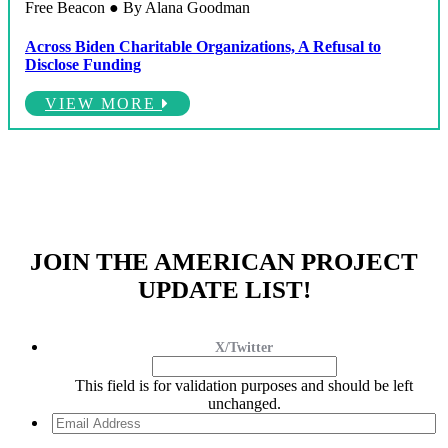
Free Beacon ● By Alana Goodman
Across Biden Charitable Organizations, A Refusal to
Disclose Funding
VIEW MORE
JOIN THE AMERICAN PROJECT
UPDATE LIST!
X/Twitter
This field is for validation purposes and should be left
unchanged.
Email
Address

§

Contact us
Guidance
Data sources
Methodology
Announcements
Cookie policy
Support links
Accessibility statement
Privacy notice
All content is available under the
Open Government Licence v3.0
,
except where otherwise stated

§

Task brief
Your answer should consist only of the lines above between the line holding "Data sources" and the line holding "except where otherwise stated", inclusive, each transcribed exactly.

Your solution
Data sources
Methodology
Announcements
Cookie policy
Support links
Accessibility statement
Privacy notice
All content is available under the
Open Government Licence v3.0
,
except where otherwise stated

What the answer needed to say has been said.